Today is a good day to declare independence…from fear. I’m declaring mine.
History has always been a thriller for me, full of suspense and high stakes, full of emotion. I’ve never just read the stories; I’ve lived them on the page. And I’ve always wondered, What would I do? Would I do the right thing?
I wanted to believe I would do the right thing – that I’d be a Revolutionary, that I’d be a New England mother who would hang a quilt on the clothesline stitched with a code that signaled my home was a safe haven on the Underground Railroad, or that I’d be someone who would organize passage to rush children out of Hitler’s way.
Now I’m a 61-year-old white woman living in the age an American president who would stand in an American concentration camp and laugh at the thought of immigrants being chased by alligators. An American president who did that this week.
I feel so helpless.
Those immigrants came here to be free, as my ancestors once did and maybe yours too. The crime rate among immigrants is lower than among citizens in general, and yet this craven man would have us all cower in fear of what they are doing to our county, fear of what the protestors are doing to our cities. They are burning this country to the ground, he would have us believe.
He is burning it to the ground. He is.
We must free ourselves of the fear he wants us to feel: What is the purpose of all those new concentration camps and the hired thugs who will police our country to fill them? Is this police state not meant to make us afraid, keep us quiet?
No matter: I declare my independence and my commitment to carry the promise of this country. Whatever our society gets wrong, or our government itself perverts in this moment, the ideas underpinning our nation were engineered that we might ever and always find new ways in which to work together to protect life, liberty, and the pursuit of happiness. I commit to that protection.
Though we struggle, we are not helpless. There are things we can do, must do, are doing.
We are already laboring toward the birth of the future and must struggle on:
We must summon radical, active compassion to help those who will lose food and healthcare.
We must protect elections.
We must show love to those subjected to hate.
We must build bonds of trust.
We must seek out independent news sources that will speak the truth and not speak for those in power. And then we must speak that truth to those who trust us.
We must buy less and make better choices when we do buy; our spending power is one of our superpowers.

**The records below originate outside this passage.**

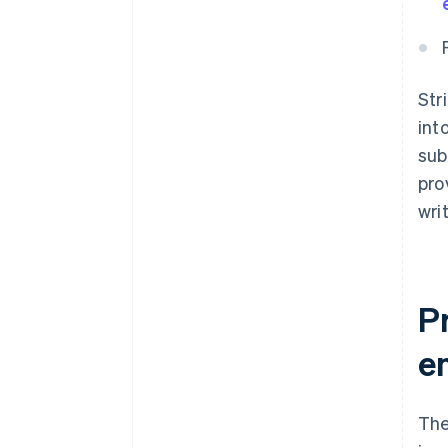
Str
int
sub
pro
wri
P
e
The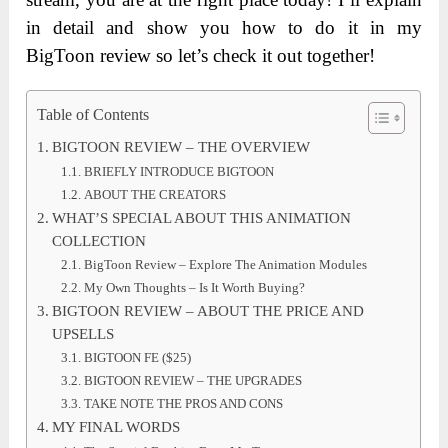
in detail and show you how to do it in my
BigToon review so let’s check it out together!
Table of Contents
BIGTOON REVIEW – THE OVERVIEW
BRIEFLY INTRODUCE BIGTOON
ABOUT THE CREATORS
WHAT’S SPECIAL ABOUT THIS ANIMATION
COLLECTION
BigToon Review – Explore The Animation Modules
My Own Thoughts – Is It Worth Buying?
BIGTOON REVIEW – ABOUT THE PRICE AND
UPSELLS
BIGTOON FE ($25)
BIGTOON REVIEW – THE UPGRADES
TAKE NOTE THE PROS AND CONS
MY FINAL WORDS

We must begin to plan for how humans will live with purpose in a world where tech oligarchs are deploying bots to take our jobs and to abandon us to starvation and horrible deaths – and where our government is aiding and abetting that process by stripping away Medicaid, health insurance, and food programs for children and families.

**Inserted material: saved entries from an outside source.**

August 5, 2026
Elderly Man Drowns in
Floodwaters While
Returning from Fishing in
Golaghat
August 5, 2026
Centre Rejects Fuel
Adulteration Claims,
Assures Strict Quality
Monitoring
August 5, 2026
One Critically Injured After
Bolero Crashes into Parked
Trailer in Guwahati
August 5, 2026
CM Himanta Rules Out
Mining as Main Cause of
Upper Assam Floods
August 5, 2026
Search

We must find ways to make our society work for all of us. It’s already happening with governors and mayors who are centering people in the policies that run states and cities: Mundane housing policy and transportation policy can change lives.
We can imagine better for our country. We are imagining better. Even as we live through terrible times.

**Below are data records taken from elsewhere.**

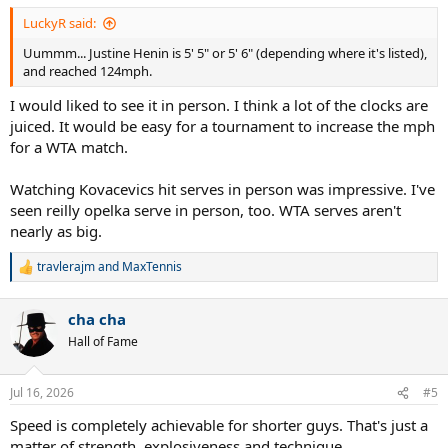
LuckyR said:
Uummm... Justine Henin is 5' 5" or 5' 6" (depending where it's listed),
and reached 124mph.
I would liked to see it in person. I think a lot of the clocks are
juiced. It would be easy for a tournament to increase the mph
for a WTA match.
Watching Kovacevics hit serves in person was impressive. I've
seen reilly opelka serve in person, too. WTA serves aren't
nearly as big.
travlerajm
and
MaxTennis
R
e
a
cha cha
c
t
Hall of Fame
i
o
n
Jul 16, 2026
#5
s
:
Speed is completely achievable for shorter guys. That's just a
matter of strength, explosiveness and technique.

I am just one individual. But I am filled with light. I am incandescent today not with rage but with conviction: I know I am a Revolutionary, and I have work to do.
Please read this update of the Declaration of Independence by Judge J. Michael Luttig. A call and response between the original document and our moment, his work serves as a bridge between the beginning of our revolution and our call to action now. Twenty-seven truths about freedom – and tyranny -- echo across two-hundred-fifty years. Please read it. Please share it.
The Revolution is ours now.
On this Fourth of July, I declare my independence. What good shall we do together to save the United States of America from tyranny?